Resistance to chemotherapy remains a major hurdle to the cure of Acute Myeloid Leukemia (AML) patients. Recent studies indicate a minority of malignant cells, termed drug-tolerant persisters (DTPs), stochastically upregulate stress pathways to evade cell death upon acute exposure to chemotherapy without acquiring new genetic mutations. This chemoresistant state is transient and the cells return to baseline after removal of chemotherapy. Yet, the mechanisms employed by DTPs to resist chemotherapy are not well understood and it is largely unknown whether these mechanisms are also seen in patients receiving chemotherapy. Here, we used leukemia cell lines, primary AML patient samples and samples from patients with AML receiving systemic chemotherapy to study the DTP state. We demonstrated that a subset of AML cells transiently increases membrane rigidity to resist killing due to acute exposure to Daunorubicin and Ara-C. Upon removal of the chemotherapy, membrane rigidity returned to baseline and the cells regained chemosensitivity. Although resistant to chemotherapy, the increased membrane rigidity, rendered AML cells more susceptible to T-cell mediated killing. Thus, we identified a novel mechanism by which DTP leukemic cells evade chemotherapy and a strategy to eradicate these persistent cells.

中文翻译：

---

急性髓系白血病药物耐受的持久性细胞通过瞬时增加质膜刚度在化疗中存活，这也增加了它们对免疫细胞杀伤的敏感性。

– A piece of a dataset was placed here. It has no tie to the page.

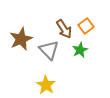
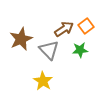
brown arrow: rotated 90 degrees counterclockwise
green star: rotated 21 degrees clockwise
yellow star: moved 3 px left, 4 px up
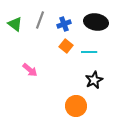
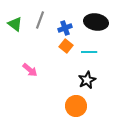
blue cross: moved 1 px right, 4 px down
black star: moved 7 px left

对化疗的耐药性仍然是急性髓性白血病 （AML） 患者治愈的主要障碍。最近的研究表明，少数恶性细胞，称为耐药持久性 （DTP），在急性暴露于化疗时随机上调应激途径以逃避细胞死亡，而不会获得新的基因突变。这种化疗耐药状态是短暂的，去除化疗后细胞会恢复到基线水平。然而，DTP 用于抵抗化疗的机制尚不清楚，这些机制是否也出现在接受化疗的患者中，这在很大程度上是未知数。在这里，我们使用白血病细胞系、原发性 AML 患者样本和接受全身化疗的 AML 患者的样本来研究 DTP 状态。我们证明，由于急性暴露于柔红霉素和 Ara-C，AML 细胞亚群会瞬时增加膜刚性以抵抗杀伤。去除化疗后，膜硬度恢复到基线水平，细胞恢复化疗敏感性。尽管对化疗有耐药性，但膜硬度的增加使 AML 细胞更容易受到 T 细胞介导的杀伤。因此，我们确定了 DTP 白血病细胞逃避化疗的新机制以及根除这些持续细胞的策略。